DIRECTIONS FOR THIS TASK: Among the entries, which lines carry the string "READY"? Copy every one.

MATERIAL FOR THE TASK:
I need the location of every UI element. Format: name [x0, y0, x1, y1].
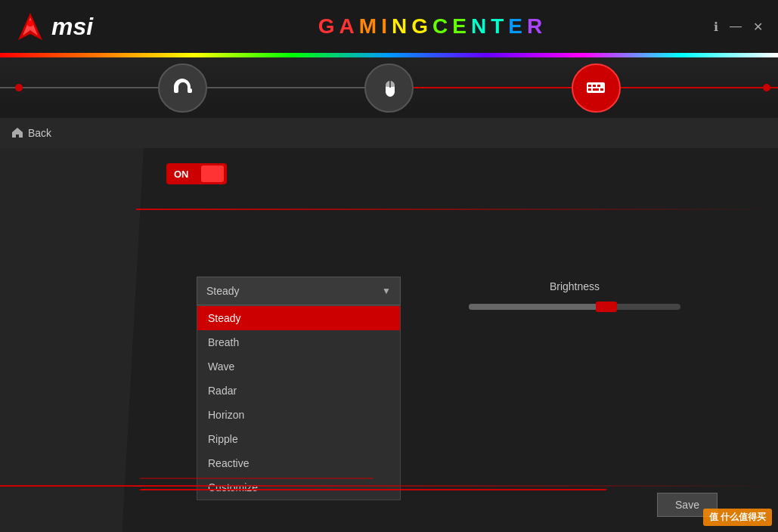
dropdown-area: Steady ▼ Steady Breath Wave Radar Horizo…: [197, 277, 401, 500]
brightness-track: [469, 304, 617, 310]
svg-rect-7: [588, 85, 591, 87]
dropdown-option-horizon[interactable]: Horizon: [197, 403, 400, 427]
logo-area: msi: [0, 11, 151, 42]
minimize-button[interactable]: —: [730, 20, 742, 33]
brightness-area: Brightness: [469, 280, 680, 310]
deco-left-panel: [0, 148, 144, 532]
navbar: [0, 57, 778, 118]
toggle-container: ON: [166, 163, 227, 184]
dragon-icon: [15, 11, 45, 42]
nav-tab-headset[interactable]: [158, 63, 207, 113]
svg-rect-11: [593, 88, 599, 91]
nav-line-right: [621, 87, 779, 88]
msi-logo: msi: [15, 11, 93, 42]
svg-rect-12: [600, 88, 603, 91]
dropdown-option-breath[interactable]: Breath: [197, 330, 400, 354]
deco-line-top: [136, 209, 778, 210]
nav-dot-left: [15, 84, 23, 91]
dropdown-option-wave[interactable]: Wave: [197, 354, 400, 379]
dropdown-option-reactive[interactable]: Reactive: [197, 451, 400, 475]
back-label: Back: [28, 127, 51, 139]
save-label: Save: [675, 499, 699, 511]
accent-diagonal-1: [139, 489, 607, 490]
nav-tab-mouse[interactable]: [364, 63, 414, 113]
nav-line-mid2: [414, 87, 572, 88]
accent-diagonal-2: [139, 478, 374, 479]
brightness-label: Brightness: [469, 280, 680, 292]
svg-point-2: [27, 20, 33, 26]
title-letter-g: G: [318, 14, 339, 39]
mouse-icon: [378, 76, 401, 99]
deco-line-bottom: [0, 485, 778, 487]
keyboard-icon: [584, 76, 607, 99]
brightness-slider[interactable]: [469, 304, 680, 310]
titlebar: msi GAMING CENTER ℹ — ✕: [0, 0, 778, 53]
svg-rect-3: [174, 88, 178, 93]
close-button[interactable]: ✕: [753, 20, 763, 34]
dropdown-option-steady[interactable]: Steady: [197, 306, 400, 330]
svg-rect-9: [597, 85, 600, 87]
svg-rect-10: [588, 88, 591, 91]
window-controls: ℹ — ✕: [714, 20, 778, 34]
dropdown-option-radar[interactable]: Radar: [197, 379, 400, 403]
nav-tab-keyboard[interactable]: [572, 63, 621, 113]
watermark: 值 什么值得买: [703, 509, 772, 526]
svg-rect-6: [587, 82, 605, 93]
home-icon: [11, 127, 23, 139]
nav-dot-right: [763, 84, 770, 91]
backbar: Back: [0, 118, 778, 148]
power-toggle[interactable]: ON: [166, 163, 227, 184]
msi-text-logo: msi: [51, 13, 93, 41]
gaming-center-title: GAMING CENTER: [151, 14, 714, 39]
dropdown-selected-value: Steady: [206, 285, 240, 297]
brightness-thumb: [596, 302, 617, 312]
nav-line-left: [0, 87, 158, 88]
headset-icon: [171, 76, 194, 99]
nav-line-mid1: [207, 87, 365, 88]
chevron-down-icon: ▼: [382, 286, 391, 296]
svg-rect-8: [593, 85, 596, 87]
toggle-label: ON: [174, 169, 189, 180]
toggle-knob: [201, 165, 224, 182]
back-button[interactable]: Back: [11, 127, 51, 139]
svg-rect-4: [188, 88, 192, 93]
dropdown-list: Steady Breath Wave Radar Horizon Ripple …: [197, 305, 401, 500]
effect-dropdown[interactable]: Steady ▼: [197, 277, 401, 305]
info-button[interactable]: ℹ: [714, 20, 718, 34]
main-content: ON Steady ▼ Steady Breath Wave Radar Hor…: [0, 148, 778, 532]
dropdown-option-ripple[interactable]: Ripple: [197, 427, 400, 451]
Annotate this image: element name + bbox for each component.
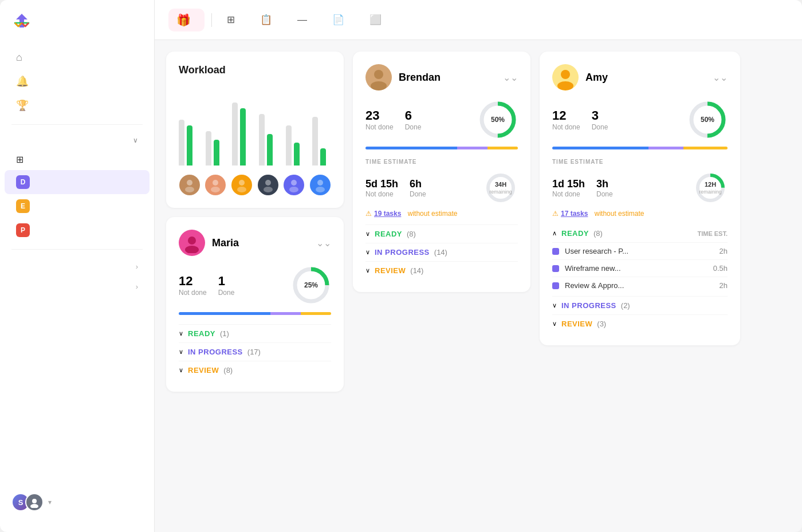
maria-bar-purple — [270, 312, 301, 315]
maria-statuses: ∨ READY (1) ∨ IN PROGRESS (17) ∨ REVIEW … — [179, 324, 331, 379]
amy-task-list: User research - P... 2h Wireframe new...… — [552, 242, 728, 296]
maria-review-chevron-icon: ∨ — [179, 367, 183, 374]
sidebar-item-dashboards[interactable]: › — [5, 257, 150, 277]
svg-point-15 — [316, 187, 325, 192]
tab-timeline[interactable]: — — [289, 10, 320, 30]
brendan-status-review[interactable]: ∨ REVIEW (14) — [365, 261, 518, 279]
bar-gray-4 — [286, 125, 292, 165]
brendan-time-donut: 34Hremaining — [483, 171, 518, 205]
brendan-card: Brendan ⌄⌄ 23 Not done 6 Done 50% — [353, 52, 530, 292]
sidebar-divider-1 — [11, 124, 143, 125]
project-icon: 🎁 — [176, 13, 191, 27]
board-icon: 📋 — [260, 14, 272, 26]
avatar-4 — [284, 175, 304, 195]
maria-status-ready[interactable]: ∨ READY (1) — [179, 324, 331, 342]
brendan-status-inprogress[interactable]: ∨ IN PROGRESS (14) — [365, 243, 518, 261]
maria-review-label: REVIEW — [188, 366, 219, 375]
bar-green-5 — [320, 148, 326, 165]
brendan-avatar — [365, 64, 392, 90]
svg-point-10 — [265, 180, 271, 186]
task-time-1: 2h — [720, 247, 728, 255]
brendan-chevron-icon[interactable]: ⌄⌄ — [503, 72, 518, 83]
amy-progress-bar — [552, 147, 728, 149]
maria-name: Maria — [212, 237, 239, 249]
svg-point-7 — [211, 187, 220, 192]
brendan-donut: 50% — [478, 100, 518, 140]
svg-point-17 — [185, 246, 199, 253]
amy-header: Amy ⌄⌄ — [552, 64, 728, 90]
tab-whiteboard[interactable]: ⬜ — [361, 9, 394, 30]
brendan-bar-yellow — [488, 147, 518, 149]
brendan-header: Brendan ⌄⌄ — [365, 64, 518, 90]
bar-green-2 — [240, 108, 246, 165]
bar-group-3 — [259, 114, 278, 165]
bar-gray-5 — [312, 117, 318, 165]
nav-goals[interactable]: 🏆 — [5, 93, 150, 117]
bar-green-1 — [214, 140, 219, 165]
brendan-time-estimate-label: TIME ESTIMATE — [365, 159, 518, 165]
left-column: Workload — [166, 52, 344, 392]
brendan-not-done: 23 Not done — [365, 108, 394, 131]
brendan-ready-label: READY — [375, 230, 402, 238]
task-time-3: 2h — [720, 281, 728, 290]
user-avatar-2 — [25, 493, 44, 511]
task-dot-2 — [552, 265, 559, 272]
sidebar-bottom: S ▾ — [0, 484, 154, 521]
maria-chevron-icon[interactable]: ⌄⌄ — [316, 238, 331, 249]
maria-percent-label: 25% — [304, 281, 318, 289]
sidebar-item-docs[interactable]: › — [5, 277, 150, 297]
logo-icon — [11, 11, 32, 32]
nav-home[interactable]: ⌂ — [5, 46, 150, 69]
tab-box[interactable]: ⊞ — [219, 9, 247, 30]
brendan-time-done: 6h Done — [410, 178, 426, 198]
sidebar-item-product[interactable]: P — [5, 218, 150, 242]
sidebar-item-engineering[interactable]: E — [5, 194, 150, 218]
amy-time-not-done-val: 1d 15h — [552, 178, 585, 190]
brendan-inprogress-chevron-icon: ∨ — [365, 249, 370, 256]
topnav-divider — [211, 13, 212, 27]
amy-done: 3 Done — [592, 108, 608, 131]
amy-warning-link[interactable]: 17 tasks — [561, 210, 588, 218]
amy-time-done-val: 3h — [596, 178, 613, 190]
amy-inprogress-chevron-icon: ∨ — [552, 302, 557, 309]
user-avatars: S — [11, 493, 44, 511]
maria-header: Maria ⌄⌄ — [179, 230, 331, 256]
maria-status-inprogress[interactable]: ∨ IN PROGRESS (17) — [179, 342, 331, 361]
task-item-1[interactable]: User research - P... 2h — [552, 242, 728, 259]
amy-warning: ⚠ 17 tasks without estimate — [552, 210, 728, 218]
amy-inprogress-label: IN PROGRESS — [561, 301, 616, 310]
tab-doc[interactable]: 📄 — [324, 9, 357, 30]
amy-status-review[interactable]: ∨ REVIEW (3) — [552, 314, 728, 333]
amy-time-done: 3h Done — [596, 178, 613, 198]
project-tab[interactable]: 🎁 — [168, 9, 205, 31]
tab-board[interactable]: 📋 — [252, 9, 285, 30]
bar-green-3 — [267, 134, 273, 165]
maria-status-review[interactable]: ∨ REVIEW (8) — [179, 361, 331, 379]
amy-time-stats: 1d 15h Not done 3h Done 12Hremaining — [552, 171, 728, 205]
task-item-2[interactable]: Wireframe new... 0.5h — [552, 259, 728, 277]
spaces-chevron-icon[interactable]: ∨ — [133, 136, 138, 144]
brendan-done: 6 Done — [405, 108, 422, 131]
svg-point-6 — [213, 180, 218, 186]
amy-status-inprogress[interactable]: ∨ IN PROGRESS (2) — [552, 296, 728, 314]
workload-chart — [179, 85, 331, 165]
brendan-not-done-label: Not done — [365, 123, 394, 131]
nav-notifications[interactable]: 🔔 — [5, 69, 150, 93]
maria-inprogress-chevron-icon: ∨ — [179, 348, 183, 356]
brendan-inprogress-count: (14) — [434, 248, 447, 257]
task-item-3[interactable]: Review & Appro... 2h — [552, 277, 728, 294]
svg-point-8 — [239, 180, 245, 186]
amy-chevron-icon[interactable]: ⌄⌄ — [713, 72, 728, 83]
user-dropdown-icon[interactable]: ▾ — [48, 498, 52, 506]
brendan-warning-link[interactable]: 19 tasks — [374, 210, 401, 218]
brendan-status-ready[interactable]: ∨ READY (8) — [365, 224, 518, 243]
amy-time-estimate-label: TIME ESTIMATE — [552, 159, 728, 165]
brendan-not-done-number: 23 — [365, 108, 394, 123]
brendan-statuses: ∨ READY (8) ∨ IN PROGRESS (14) ∨ REVIEW … — [365, 224, 518, 279]
amy-status-ready[interactable]: ∧ READY (8) TIME EST. — [552, 224, 728, 242]
docs-chevron-icon: › — [136, 282, 138, 291]
amy-time-donut-chart: 12Hremaining — [693, 171, 728, 205]
sidebar-item-everything[interactable]: ⊞ — [5, 149, 150, 170]
sidebar-item-design[interactable]: D — [5, 170, 150, 194]
maria-avatar — [179, 230, 205, 256]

TASK RESULT:
maria-statuses: ∨ READY (1) ∨ IN PROGRESS (17) ∨ REVIEW … — [179, 324, 331, 379]
maria-status-ready[interactable]: ∨ READY (1) — [179, 324, 331, 342]
brendan-ready-label: READY — [375, 230, 402, 238]
brendan-status-ready[interactable]: ∨ READY (8) — [365, 224, 518, 243]
brendan-statuses: ∨ READY (8) ∨ IN PROGRESS (14) ∨ REVIEW … — [365, 224, 518, 279]
amy-status-ready[interactable]: ∧ READY (8) TIME EST. — [552, 224, 728, 242]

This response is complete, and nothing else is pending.